[Saved entries]
————————
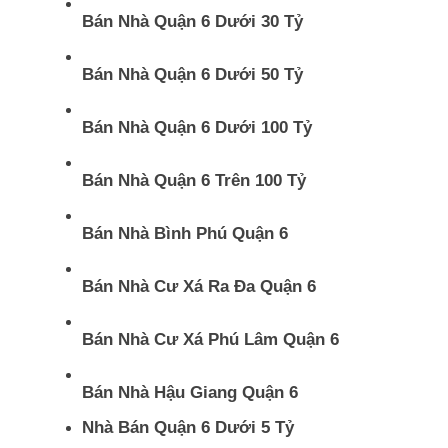
Bán Nhà Quận 6 Dưới 30 Tỷ
Bán Nhà Quận 6 Dưới 50 Tỷ
Bán Nhà Quận 6 Dưới 100 Tỷ
Bán Nhà Quận 6 Trên 100 Tỷ
Bán Nhà Bình Phú Quận 6
Bán Nhà Cư Xá Ra Đa Quận 6
Bán Nhà Cư Xá Phú Lâm Quận 6
Bán Nhà Hậu Giang Quận 6
Nhà Bán Quận 6 Dưới 5 Tỷ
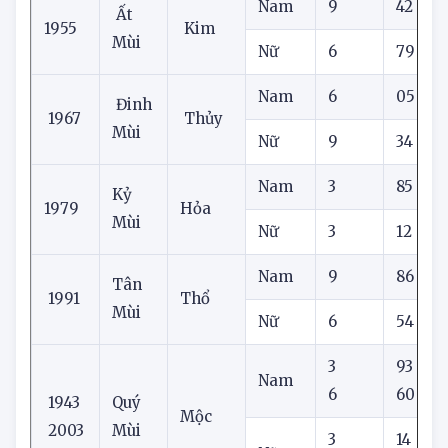
Nam
9
42
Ất
1955
Kim
Mùi
Nữ
6
79
Nam
6
05
Đinh
1967
Thủy
Mùi
Nữ
9
34
Nam
3
85
Kỷ
1979
Hỏa
Mùi
Nữ
3
12
Nam
9
86
Tân
1991
Thổ
Mùi
Nữ
6
54
3
3
93
Nam
6
60
1943
Quý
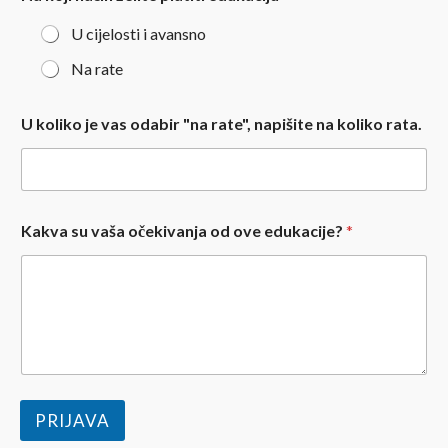
U cijelosti i avansno
Na rate
U koliko je vas odabir "na rate", napišite na koliko rata.
Kakva su vaša očekivanja od ove edukacije?
*
PRIJAVA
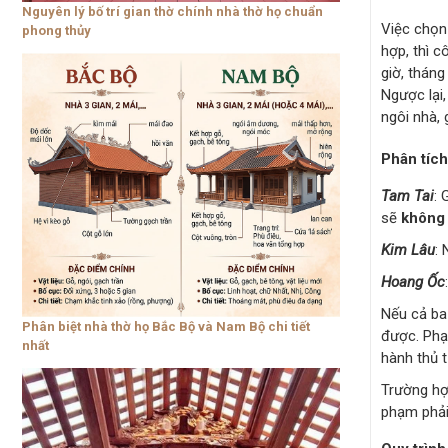
Nguyên lý bố trí gian thờ chính nhà thờ họ chuẩn
Việc chọn 
phong thủy
hợp, thì c
giờ, tháng
Ngược lại
ngôi nhà, 
Phân tích
Tam Tai
: 
sẽ
không 
Kim Lâu
:
Hoang Ốc
Nếu cả ba
Phân biệt nhà thờ họ Bắc Bộ và Nam Bộ chi tiết
được. Phạ
nhất
hành thủ 
Trường hợ
phạm phải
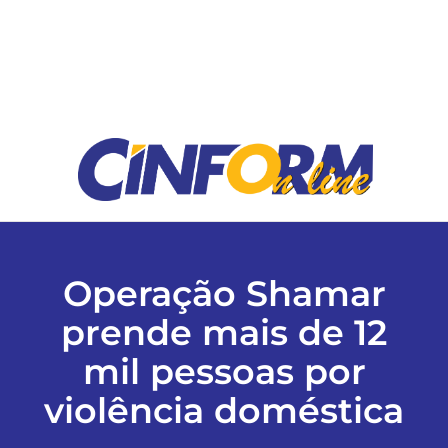
ESPORTES
COLUNISTAS
Classificados
ASSINE
Operação Shamar
FALE CONOSCO
prende mais de 12
mil pessoas por
EDIÇÕES EM PDF
violência doméstica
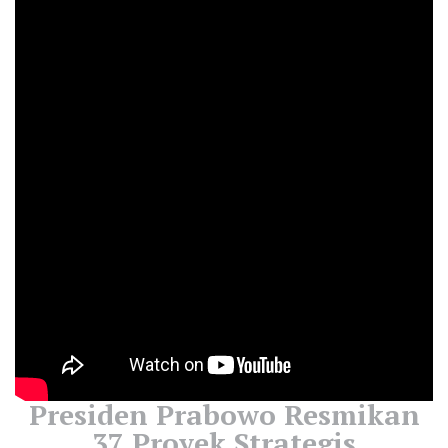
Presiden Prabowo Resmikan
37 Proyek Strategis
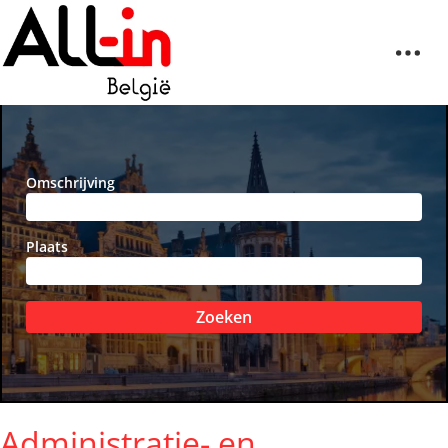
Omschrijving
Plaats
Zoeken
Administratie- en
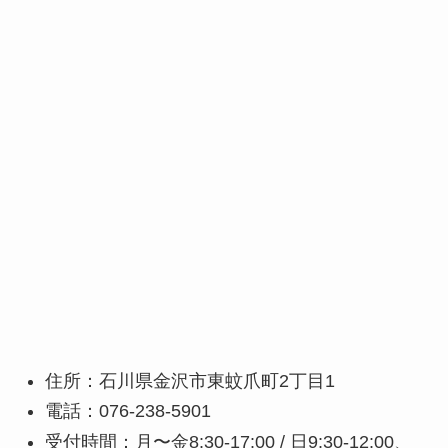
住所：石川県金沢市東蚊爪町2丁目1
電話：076-238-5901
受付時間：月〜金8:30-17:00 / 日9:30-12:00、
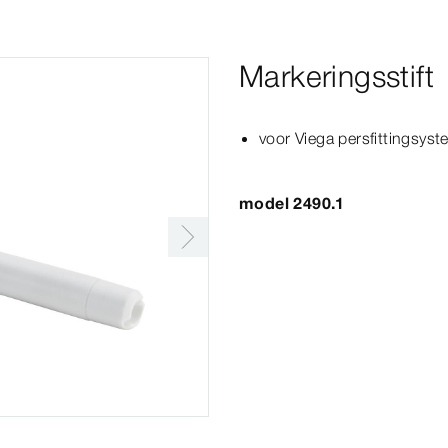
Markeringsstift
voor Viega persfittingsys
model 2490.1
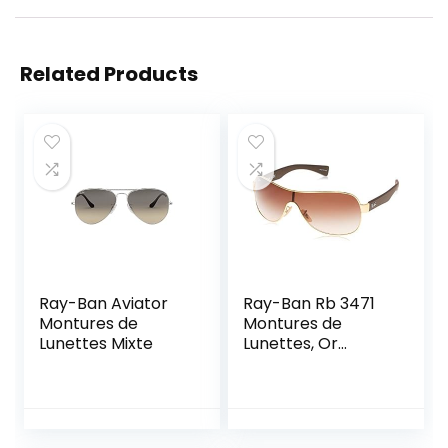
Related Products
Ray-Ban Aviator
Ray-Ban Rb 3471
Montures de
Montures de
Lunettes Mixte
Lunettes, Or
(Dorado/Marrón),
32 Homme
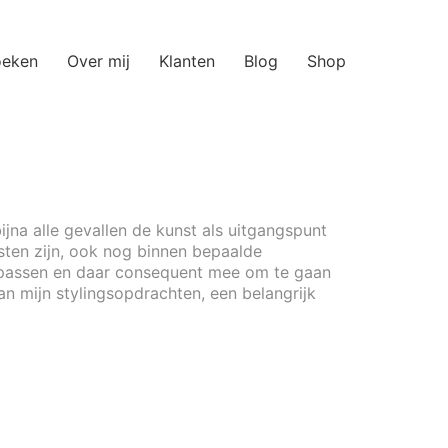
oeken
Over mij
Klanten
Blog
Shop
bijna alle gevallen de kunst als uitgangspunt
sten zijn, ook nog binnen bepaalde
e passen en daar consequent mee om te gaan
n mijn stylingsopdrachten, een belangrijk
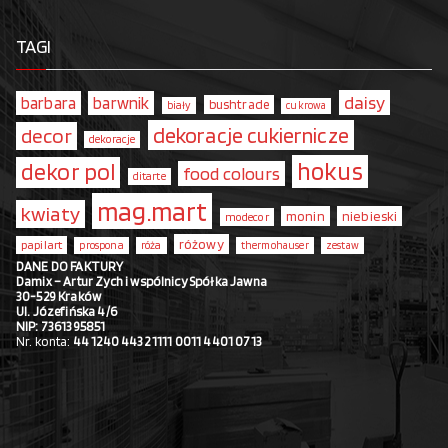
TAGI
daisy
barbara
barwnik
bushtrade
biały
cukrowa
dekoracje cukiernicze
decor
dekoracje
hokus
dekor pol
food colours
ditarte
mag.mart
kwiaty
monin
niebieski
modecor
różowy
papilart
prospona
róża
thermohauser
zestaw
DANE DO FAKTURY
Damix – Artur Zych i wspólnicy Spółka Jawna
30-529 Kraków
Ul. Józefińska 4/6
NIP: 7361395851
Nr. konta:
44 1240 4432 1111 0011 4401 0713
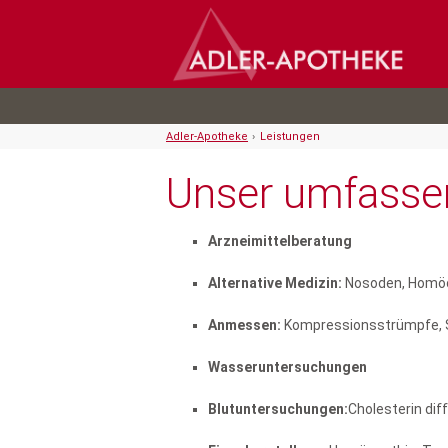
Adler-Apotheke
›
Leistungen
Unser umfasse
Arzneimittelberatung
Alternative Medizin:
Nosoden, Homö
Anmessen:
Kompressionsstrümpfe
Wasseruntersuchungen
Blutuntersuchungen:
Cholesterin dif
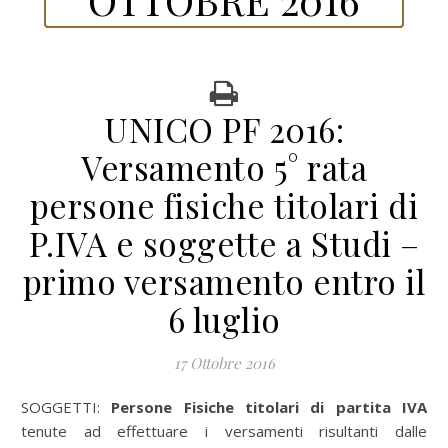
UNICO PF 2016:
Versamento 5° rata
persone fisiche titolari di
P.IVA e soggette a Studi –
primo versamento entro il
6 luglio
17 Ottobre 2016
SOGGETTI:
Persone Fisiche titolari di partita IVA
tenute ad effettuare i versamenti risultanti dalle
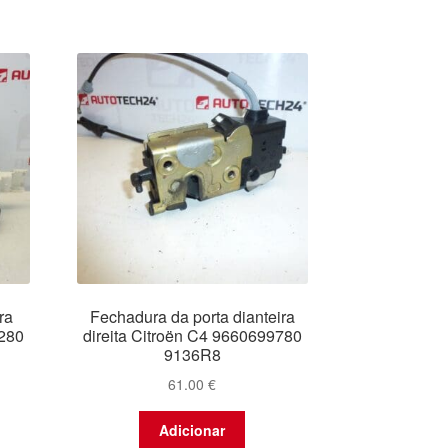
ra
Fechadura da porta dianteira
0280
direita Citroën C4 9660699780
9136R8
61.00
€
Adicionar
————————
- Instructions for the task:
Print all records word for word, no images.

- Task response:
Bán Nhà Quận 6 Dưới 30 Tỷ
Bán Nhà Quận 6 Dưới 50 Tỷ
Bán Nhà Quận 6 Dưới 100 Tỷ
Bán Nhà Quận 6 Trên 100 Tỷ
Bán Nhà Bình Phú Quận 6
Bán Nhà Cư Xá Ra Đa Quận 6
Bán Nhà Cư Xá Phú Lâm Quận 6
Bán Nhà Hậu Giang Quận 6
Nhà Bán Quận 6 Dưới 5 Tỷ
Nam
9
42
Ất
1955
Kim
Mùi
Nữ
6
79
Nam
6
05
Đinh
1967
Thủy
Mùi
Nữ
9
34
Nam
3
85
Kỷ
1979
Hỏa
Mùi
Nữ
3
12
Nam
9
86
Tân
1991
Thổ
Mùi
Nữ
6
54
3
3
93
Nam
6
60
1943
Quý
U cijelosti i avansno
Na rate
U koliko je vas odabir "na rate", napišite na koliko rata.
Kakva su vaša očekivanja od ove edukacije?
*
PRIJAVA
Nguyên lý bố trí gian thờ chính nhà thờ họ chuẩn
Việc chọn 
phong thủy
hợp, thì c
giờ, tháng
Ngược lại
ngôi nhà, 
Phân tích
Tam Tai
: 
sẽ
không 
Kim Lâu
:
Hoang Ốc
Nếu cả ba
Phân biệt nhà thờ họ Bắc Bộ và Nam Bộ chi tiết
được. Phạ
nhất
hành thủ 
Trường hợ
phạm phải
ESPORTES
COLUNISTAS
Classificados
ASSINE
Operação Shamar
FALE CONOSCO
prende mais de 12
mil pessoas por
EDIÇÕES EM PDF
violência doméstica
Presiden Prabowo Resmikan
37 Proyek Strategis
Omschrijving
Plaats
Zoeken
Administratie- en
住所：石川県金沢市東蚊爪町2丁目1
電話：076-238-5901
受付時間：月〜金8:30-17:00 / 日9:30-12:00、
Markeringsstift
voor Viega persfittingsys
model 2490.1
Related Products
Ray-Ban Aviator
Ray-Ban Rb 3471
Montures de
Montures de
Lunettes Mixte
Lunettes, Or
(Dorado/Marrón),
32 Homme
oeken
Over mij
Klanten
Blog
Shop
bijna alle gevallen de kunst als uitgangspunt
sten zijn, ook nog binnen bepaalde
e passen en daar consequent mee om te gaan
n mijn stylingsopdrachten, een belangrijk
TAGI
daisy
barbara
barwnik
bushtrade
biały
cukrowa
dekoracje cukiernicze
decor
dekoracje
hokus
dekor pol
food colours
ditarte
mag.mart
kwiaty
monin
niebieski
modecor
różowy
papilart
prospona
róża
thermohauser
zestaw
DANE DO FAKTURY
Damix – Artur Zych i wspólnicy Spółka Jawna
30-529 Kraków
Ul. Józefińska 4/6
NIP: 7361395851
Nr. konta:
44 1240 4432 1111 0011 4401 0713
Adler-Apotheke
›
Leistungen
Unser umfasse
Arzneimittelberatung
Alternative Medizin:
Nosoden, Homö
Anmessen:
Kompressionsstrümpfe
Wasseruntersuchungen
Blutuntersuchungen:
Cholesterin dif
UNICO PF 2016:
Versamento 5° rata
persone fisiche titolari di
P.IVA e soggette a Studi –
primo versamento entro il
6 luglio
17 Ottobre 2016
SOGGETTI:
Persone Fisiche titolari di partita IVA
tenute ad effettuare i versamenti risultanti dalle
ra
Fechadura da porta dianteira
0280
direita Citroën C4 9660699780
9136R8
61.00
€
Adicionar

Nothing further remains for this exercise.